[TO DO] Look below for the line containing "att du kan presentera"; from there through the line containing "bygga förtroende.", both lines included, please set down each line exactly and nothing else.

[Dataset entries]

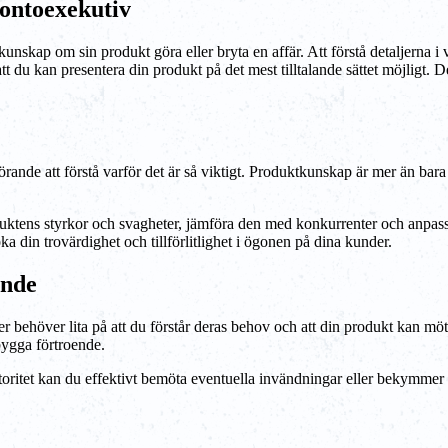
ontoexekutiv
nskap om sin produkt göra eller bryta en affär. Att förstå detaljerna i 
att du kan presentera din produkt på det mest tilltalande sättet möjligt
ande att förstå varför det är så viktigt. Produktkunskap är mer än bara a
ktens styrkor och svagheter, jämföra den med konkurrenter och anpassa 
a din trovärdighet och tillförlitlighet i ögonen på dina kunder.
ende
der behöver lita på att du förstår deras behov och att din produkt kan
 bygga förtroende.
toritet kan du effektivt bemöta eventuella invändningar eller bekymmer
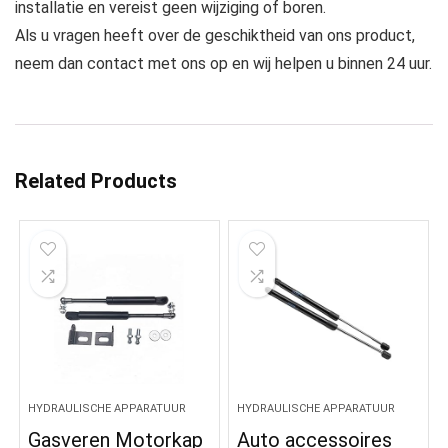
installatie en vereist geen wijziging of boren.
Als u vragen heeft over de geschiktheid van ons product,
neem dan contact met ons op en wij helpen u binnen 24 uur.
Related Products
HYDRAULISCHE APPARATUUR
HYDRAULISCHE APPARATUUR
Gasveren Motorkap
Auto accessoires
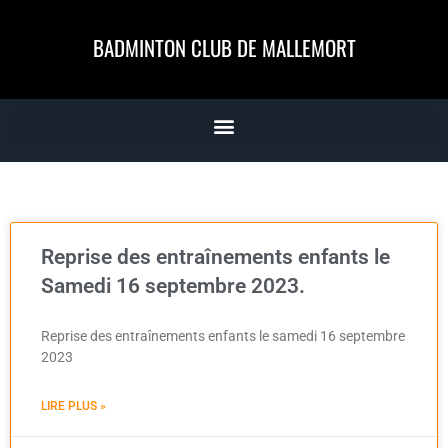
BADMINTON CLUB DE MALLEMORT
Reprise des entraînements enfants le
Samedi 16 septembre 2023.
Reprise des entraînements enfants le samedi 16 septembre
2023
LIRE PLUS »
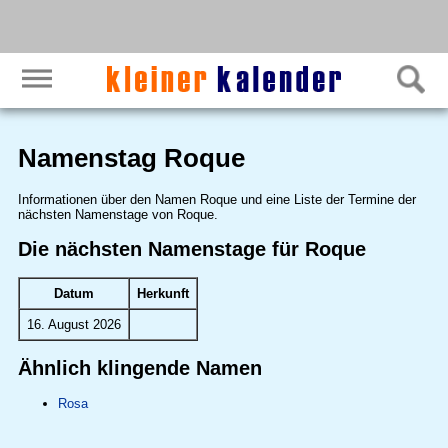
Namenstag Roque
Informationen über den Namen Roque und eine Liste der Termine der
nächsten Namenstage von Roque.
Die nächsten Namenstage für Roque
Datum
Herkunft
16. August 2026
Ähnlich klingende Namen
Rosa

[ANSWER TO THIS TASK]
att du kan presentera din produkt på det mest tilltalande sättet möjligt
ande att förstå varför det är så viktigt. Produktkunskap är mer än bara a
ktens styrkor och svagheter, jämföra den med konkurrenter och anpassa 
a din trovärdighet och tillförlitlighet i ögonen på dina kunder.
ende
der behöver lita på att du förstår deras behov och att din produkt kan
 bygga förtroende.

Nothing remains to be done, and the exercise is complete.